Eigenvalue Method as a diferential equation!

[wolly]

How did m+nt appear and how did n=0 and the other things appear? Also who is $$μ$$?
I'm talking about an Eigenvalue Method as a differential equation and I don't know why this is solved like this.Can someone help me?

 

[blamocur]

I don't understand the context, and I cannot read Romanian, but here is what I think about your first question:

$m+nt$ appears because $\lambda_1$, which is equal to -3, has multiplicity of 2.

 

[wolly]

I don't understand the context, and I cannot read Romanian, but here is what I think about your first question:

$m+nt$ appears because $\lambda_1$, which is equal to -3, has multiplicity of 2.

And n=0 c=-a-b r=d=s
IT says that IT results from Y'=AY?

 

[wolly]

I don't understand the context, and I cannot read Romanian, but here is what I think about your first question:

$m+nt$ appears because $\lambda_1$, which is equal to -3, has multiplicity of 2.

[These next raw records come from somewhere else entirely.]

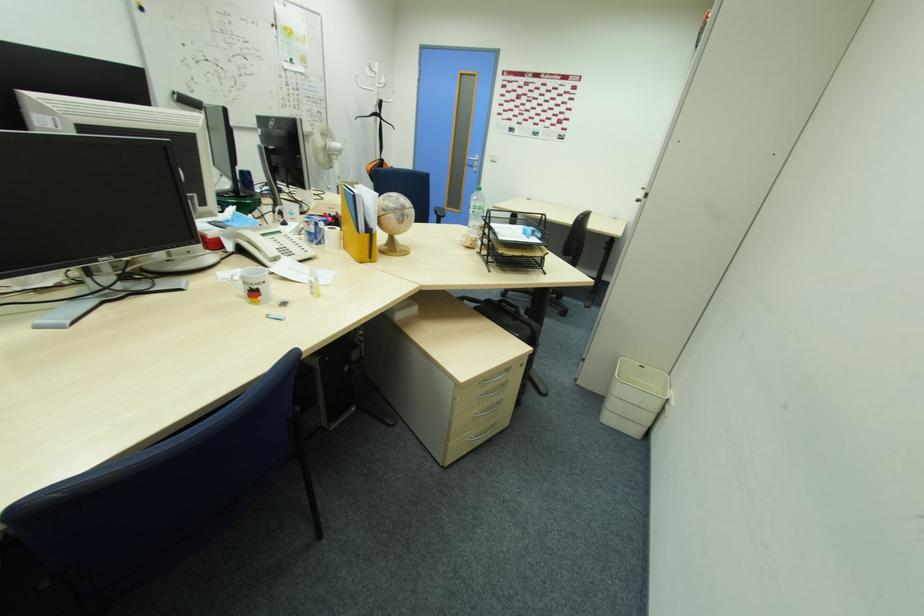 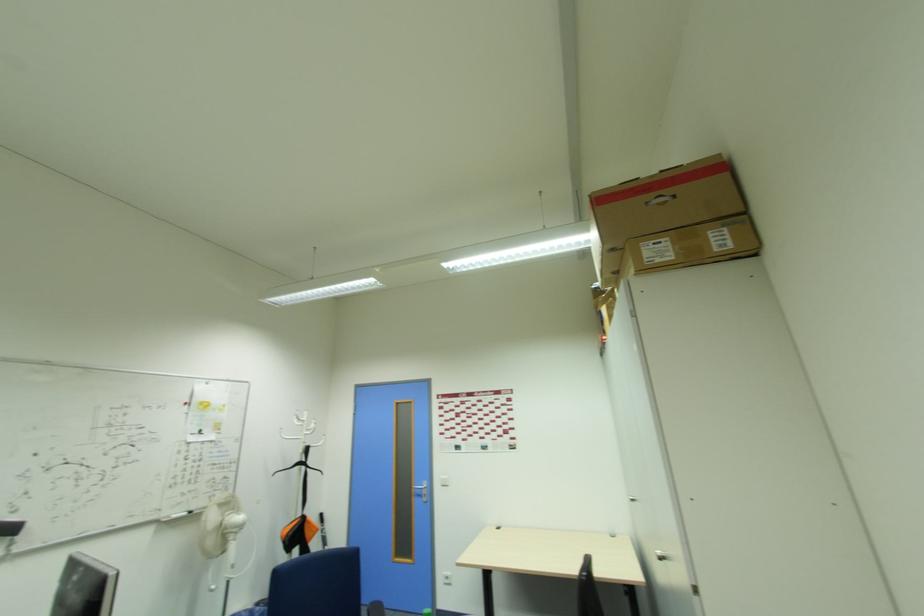 In the second image, find the point that corresponds to (476,159) in the first image.

(421, 485) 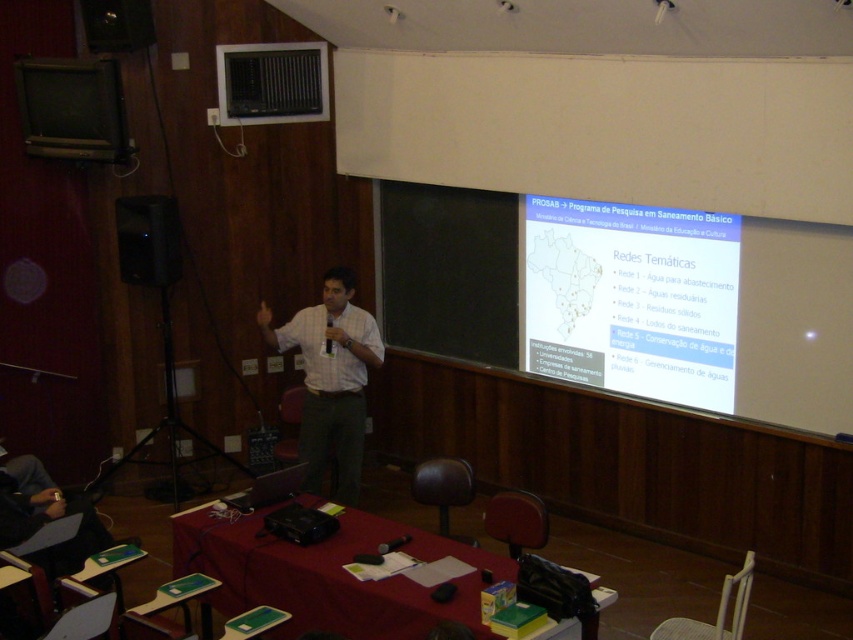 You are a student sitting at the back of the classroom. You see the red fabric table at lower center and the white shirt at center. Which object is closer to the front of the room?

The white shirt at center is closer to the front of the room because it is above the red fabric table at lower center, which is positioned below it.

You are a student sitting at the back of the classroom. You need to place your laptop on the red fabric table at lower center and the white shirt at center. Which object can you place your laptop on?

The red fabric table at lower center is larger in size than the white shirt at center, so you can place your laptop on the red fabric table at lower center. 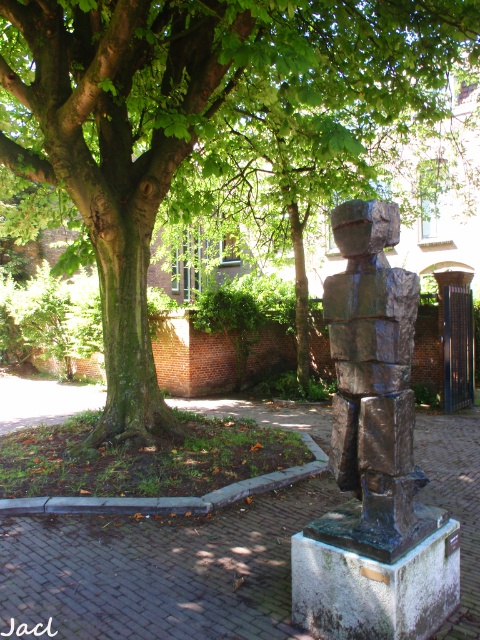 Which is above, green leafy tree at center or bronze statue at center?

Positioned higher is green leafy tree at center.

This screenshot has width=480, height=640. Find the location of `green leafy tree at center`. green leafy tree at center is located at coordinates (200, 124).

This screenshot has height=640, width=480. In order to click on green leafy tree at center in this screenshot , I will do `click(200, 124)`.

Do You have Something like a PDF that can show me how to solve this?

 

[wolly]

And n=0 c=-a-b r=d=s
IT says that IT results from Y'=AY?

@blamocur How did these 3 solutions come from?

@logistic_guy A Little help here!

 

[blamocur]

And n=0 c=-a-b r=d=s

Not sure about $n$, but the rest is derived from the fact that (a,b,c) and (d,r,s) are eigenvectors of A.

 

[blamocur]

Do You have Something like a PDF that can show me how to solve this?

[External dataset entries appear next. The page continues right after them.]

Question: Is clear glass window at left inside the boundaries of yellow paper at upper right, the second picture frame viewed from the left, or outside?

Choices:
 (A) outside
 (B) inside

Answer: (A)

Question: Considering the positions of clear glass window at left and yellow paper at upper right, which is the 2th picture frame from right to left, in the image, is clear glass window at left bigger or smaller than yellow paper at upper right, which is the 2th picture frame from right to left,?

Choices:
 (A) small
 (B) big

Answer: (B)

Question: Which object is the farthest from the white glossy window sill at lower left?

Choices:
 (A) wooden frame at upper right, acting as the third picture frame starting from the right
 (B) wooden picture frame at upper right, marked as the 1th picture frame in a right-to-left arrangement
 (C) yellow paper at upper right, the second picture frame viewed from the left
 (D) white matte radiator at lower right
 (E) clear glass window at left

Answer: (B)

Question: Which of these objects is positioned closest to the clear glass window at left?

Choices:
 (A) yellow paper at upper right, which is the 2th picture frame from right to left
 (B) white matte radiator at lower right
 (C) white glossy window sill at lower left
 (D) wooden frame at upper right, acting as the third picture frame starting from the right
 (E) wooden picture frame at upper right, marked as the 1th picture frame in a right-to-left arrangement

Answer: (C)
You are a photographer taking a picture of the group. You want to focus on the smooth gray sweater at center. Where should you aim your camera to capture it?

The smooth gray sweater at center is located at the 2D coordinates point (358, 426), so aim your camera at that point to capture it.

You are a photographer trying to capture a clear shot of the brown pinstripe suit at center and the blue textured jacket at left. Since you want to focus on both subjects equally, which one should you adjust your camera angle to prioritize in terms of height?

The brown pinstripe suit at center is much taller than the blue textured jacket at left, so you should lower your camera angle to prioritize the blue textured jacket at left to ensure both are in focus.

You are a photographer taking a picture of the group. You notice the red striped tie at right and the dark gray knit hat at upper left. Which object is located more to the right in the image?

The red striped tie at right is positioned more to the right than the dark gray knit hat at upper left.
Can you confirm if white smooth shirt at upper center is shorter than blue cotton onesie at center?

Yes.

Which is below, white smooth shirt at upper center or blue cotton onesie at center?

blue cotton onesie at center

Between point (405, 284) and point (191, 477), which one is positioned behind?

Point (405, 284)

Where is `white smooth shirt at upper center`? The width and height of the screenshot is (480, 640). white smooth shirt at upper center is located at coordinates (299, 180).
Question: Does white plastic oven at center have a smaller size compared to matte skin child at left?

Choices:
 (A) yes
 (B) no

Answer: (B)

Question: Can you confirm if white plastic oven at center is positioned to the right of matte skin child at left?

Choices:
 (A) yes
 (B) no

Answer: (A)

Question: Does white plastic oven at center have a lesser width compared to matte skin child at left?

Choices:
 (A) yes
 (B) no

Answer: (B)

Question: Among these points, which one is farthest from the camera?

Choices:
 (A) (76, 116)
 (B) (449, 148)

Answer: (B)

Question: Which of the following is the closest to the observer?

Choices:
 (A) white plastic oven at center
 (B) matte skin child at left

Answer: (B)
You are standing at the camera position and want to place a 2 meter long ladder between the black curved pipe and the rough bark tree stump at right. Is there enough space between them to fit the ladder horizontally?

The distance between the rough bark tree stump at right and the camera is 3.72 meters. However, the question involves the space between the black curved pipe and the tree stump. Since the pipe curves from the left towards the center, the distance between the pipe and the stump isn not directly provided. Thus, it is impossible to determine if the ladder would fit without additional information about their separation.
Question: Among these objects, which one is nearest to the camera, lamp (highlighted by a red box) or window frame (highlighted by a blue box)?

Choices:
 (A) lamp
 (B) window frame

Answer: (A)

No, I don't have it. But it looks like pretty standard stuff about ODEs with constant coefficients. Don't you have a textbook? Where does this problem come from? Is it part of your homework?

 

[wolly]

No, I don't have it. But it looks like pretty standard stuff about ODEs with constant coefficients. Don't you have a textbook? Where does this problem come from? Is it part of your homework?

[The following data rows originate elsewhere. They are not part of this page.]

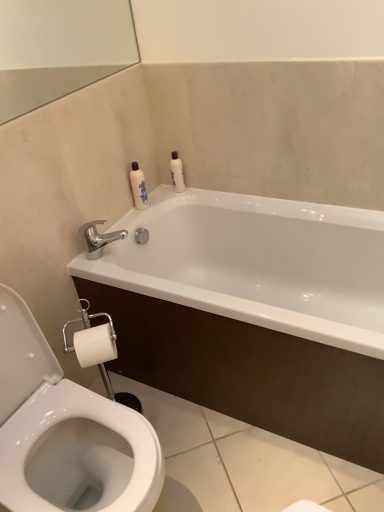 Identify the location of free space that is in between white glossy bottle at upper center, the 2th toiletry in the right-to-left sequence, and white glossy bottle at upper right, arranged as the first toiletry when viewed from the right. This screenshot has height=512, width=384. (170, 195). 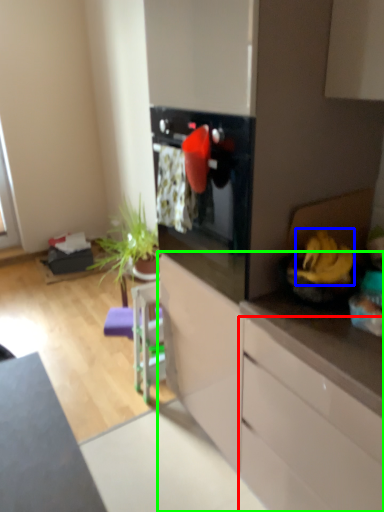 Question: Which object is the farthest from cabinetry (highlighted by a red box)? Choose among these: banana (highlighted by a blue box) or cabinetry (highlighted by a green box).

Choices:
 (A) banana
 (B) cabinetry

Answer: (A) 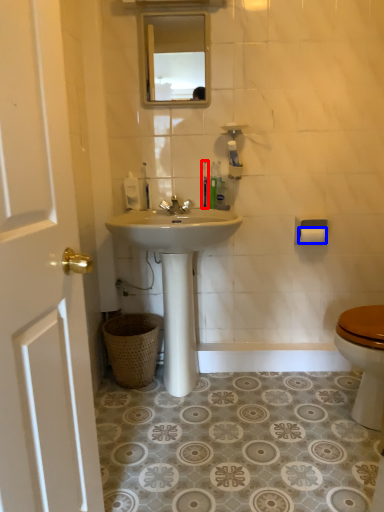 Question: Which point is closer to the camera, toothbrush (highlighted by a red box) or toilet paper (highlighted by a blue box)?

Choices:
 (A) toothbrush
 (B) toilet paper

Answer: (A)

IT comes from a math college contest exercise book and I know how to solve some parts but not all of them!
I am referring to the eigenvalue and eigenvector Matrix Equations

 

[blamocur]

I am referring to the eigenvalue and eigenvector Matrix Equations

You need to learn the subject in a more systematic way. Asking for help on a forum is no substitute for studying.

 

[wolly]

I found a pdf of how to solve these. I forgot to add them
@blamocur

 

[fresh_42]

The idea is as follows. If we have $(A-\lambda I)(x)=0,$ i.e. $Ax=\lambda x$ then we solve $y'=\lambda y$ and obtain $y=me^{\lambda t}.$ However, we actually have for $\lambda=-3$ that
$$(A-\lambda I)^2(x)=0.$$ That means that either $(A-\lambda I)(x)=0$ is already zero, in which case we get the solution $y=me^{\lambda t},$ or, and this is different, that $(A-\lambda I)((A-\lambda I)(x))=0.$ Now
$$(A-\lambda I)(A-\lambda I)=A^2-2\lambda A +\lambda^2 I=0$$and we have to solve $y''-2\lambda y'+\lambda^2y=0.$ Let's see if $y=nte^{\lambda t}$ is a solution for this equation.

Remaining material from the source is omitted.